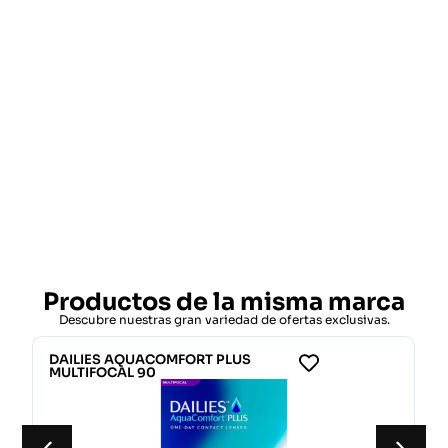
Productos de la misma marca
Descubre nuestras gran variedad de ofertas exclusivas.
DAILIES AQUACOMFORT PLUS
MULTIFOCAL 90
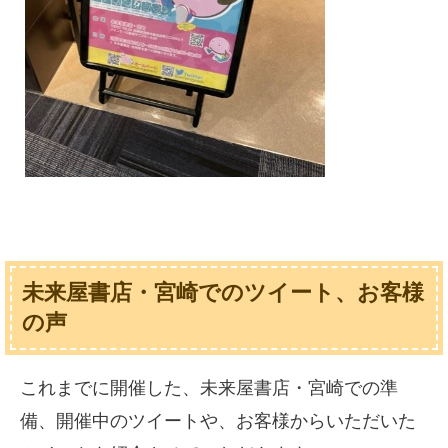
未来屋書店・宮崎でのツイート、お客様
の声
これまでに開催した、未来屋書店・宮崎での準
備、開催中のツイートや、お客様からいただいた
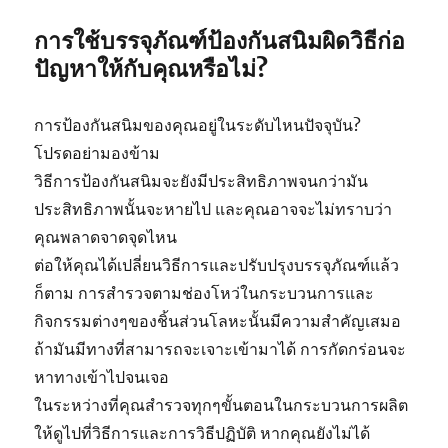
การใช้บรรจุภัณฑ์ป้องกันสนิมผิดวิธีก่อ
ปัญหาให้กับคุณหรือไม่?
การป้องกันสนิมของคุณอยู่ในระดับไหนปัจจุบัน?
โปรดอย่ามองข้าม
วิธีการป้องกันสนิมจะยังมีประสิทธิภาพจนกว่ามัน
ประสิทธิภาพนั้นจะหายไป และคุณอาจจะไม่ทราบว่า
คุณพลาดจาดจุดไหน
ต่อให้คุณได้เปลี่ยนวิธีการและปรับปรุงบรรจุภัณฑ์แล้ว
ก็ตาม การสำรวจตามช่องโหว่ในกระบวนการและ
กิจกรรมต่างๆของชิ้นส่วนโลหะนั้นมีความสำคัญเสมอ
ถ้ามันมีทางที่สามารถจะเจาะเข้ามาได้ การกัดกร่อนจะ
หาทางเข้าไปจนเจอ
ในระหว่างที่คุณสำรวจทุกๆขั้นตอนในกระบวนการผลิต
ให้ดูไปที่วิธีการและการวิธีปฏิบัติ หากคุณยังไม่ได้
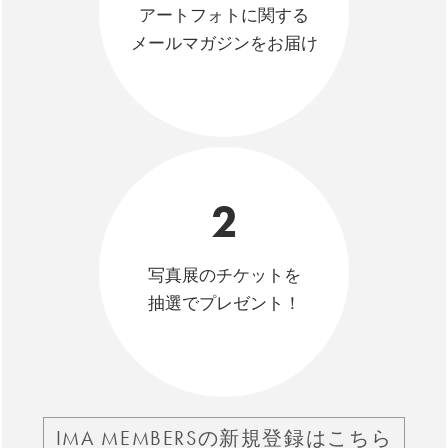
アートフォトに関する
メールマガジンをお届け
2
写真展のチケットを
抽選でプレゼント！
IMA MEMBERSの新規登録はこちら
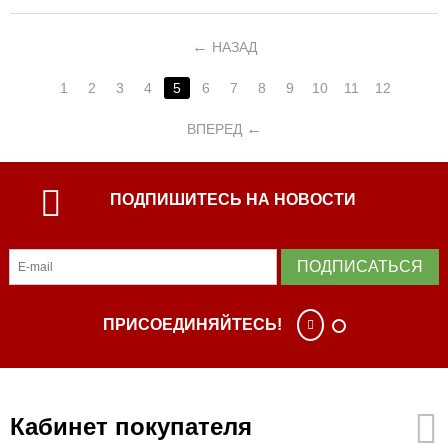
НАЗАД
1
2
3
4
5
6
7
8
9
10
11
12
ВПЕРЕД
ПОДПИШИТЕСЬ НА НОВОСТИ
ПОДПИСАТЬСЯ
ПРИСОЕДИНЯЙТЕСЬ!
Кабинет покупателя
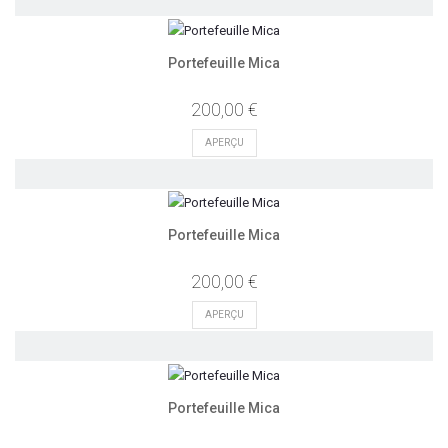
Portefeuille Mica
200,00 €
APERÇU
Portefeuille Mica
200,00 €
APERÇU
Portefeuille Mica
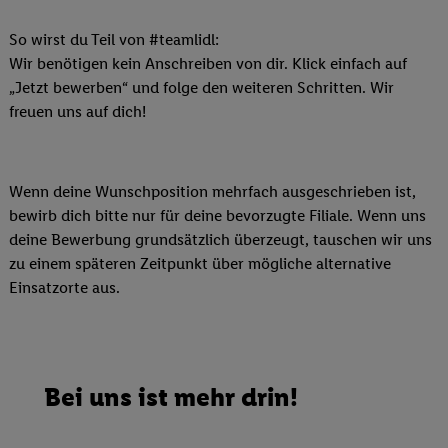
So wirst du Teil von #teamlidl:
Wir benötigen kein Anschreiben von dir. Klick einfach auf
„Jetzt bewerben“ und folge den weiteren Schritten. Wir
freuen uns auf dich!
Wenn deine Wunschposition mehrfach ausgeschrieben ist,
bewirb dich bitte nur für deine bevorzugte Filiale. Wenn uns
deine Bewerbung grundsätzlich überzeugt, tauschen wir uns
zu einem späteren Zeitpunkt über mögliche alternative
Einsatzorte aus.
Bei uns ist mehr drin!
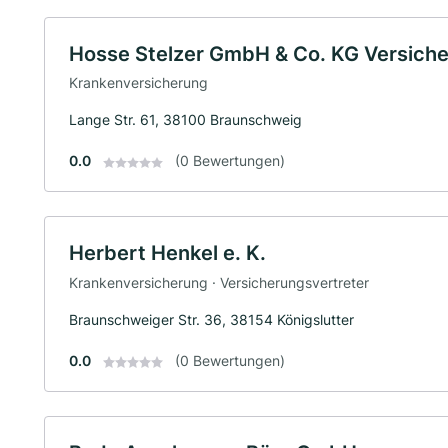
Hosse Stelzer GmbH & Co. KG Versich
Krankenversicherung
Lange Str. 61, 38100 Braunschweig
0.0
(0 Bewertungen)
Herbert Henkel e. K.
Krankenversicherung · Versicherungsvertreter
Braunschweiger Str. 36, 38154 Königslutter
0.0
(0 Bewertungen)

########

An exact copy of every entry above is required, without the pictures.

### OUTPUT OF THE TASK
Productos de la misma marca
Descubre nuestras gran variedad de ofertas exclusivas.
DAILIES AQUACOMFORT PLUS
MULTIFOCAL 90
未来屋書店・宮崎でのツイート、お客様
の声
これまでに開催した、未来屋書店・宮崎での準
備、開催中のツイートや、お客様からいただいた
การใช้บรรจุภัณฑ์ป้องกันสนิมผิดวิธีก่อ
ปัญหาให้กับคุณหรือไม่?
การป้องกันสนิมของคุณอยู่ในระดับไหนปัจจุบัน?
โปรดอย่ามองข้าม
วิธีการป้องกันสนิมจะยังมีประสิทธิภาพจนกว่ามัน
ประสิทธิภาพนั้นจะหายไป และคุณอาจจะไม่ทราบว่า
คุณพลาดจาดจุดไหน
ต่อให้คุณได้เปลี่ยนวิธีการและปรับปรุงบรรจุภัณฑ์แล้ว
ก็ตาม การสำรวจตามช่องโหว่ในกระบวนการและ
กิจกรรมต่างๆของชิ้นส่วนโลหะนั้นมีความสำคัญเสมอ
ถ้ามันมีทางที่สามารถจะเจาะเข้ามาได้ การกัดกร่อนจะ
หาทางเข้าไปจนเจอ
ในระหว่างที่คุณสำรวจทุกๆขั้นตอนในกระบวนการผลิต
ให้ดูไปที่วิธีการและการวิธีปฏิบัติ หากคุณยังไม่ได้
アートフォトに関する
メールマガジンをお届け
2
写真展のチケットを
抽選でプレゼント！
IMA MEMBERSの新規登録はこちら
НАЗАД
1
2
3
4
5
6
7
8
9
10
11
12
ВПЕРЕД
ПОДПИШИТЕСЬ НА НОВОСТИ
ПОДПИСАТЬСЯ
ПРИСОЕДИНЯЙТЕСЬ!
Кабинет покупателя
Portefeuille Mica
200,00 €
APERÇU
Portefeuille Mica
200,00 €
APERÇU
Portefeuille Mica
So wirst du Teil von #teamlidl:
Wir benötigen kein Anschreiben von dir. Klick einfach auf
„Jetzt bewerben“ und folge den weiteren Schritten. Wir
freuen uns auf dich!
Wenn deine Wunschposition mehrfach ausgeschrieben ist,
bewirb dich bitte nur für deine bevorzugte Filiale. Wenn uns
deine Bewerbung grundsätzlich überzeugt, tauschen wir uns
zu einem späteren Zeitpunkt über mögliche alternative
Einsatzorte aus.
Bei uns ist mehr drin!
Hosse Stelzer GmbH & Co. KG Versich
Krankenversicherung
Lange Str. 61, 38100 Braunschweig
0.0
(0 Bewertungen)
Herbert Henkel e. K.
Krankenversicherung · Versicherungsvertreter
Braunschweiger Str. 36, 38154 Königslutter
0.0
(0 Bewertungen)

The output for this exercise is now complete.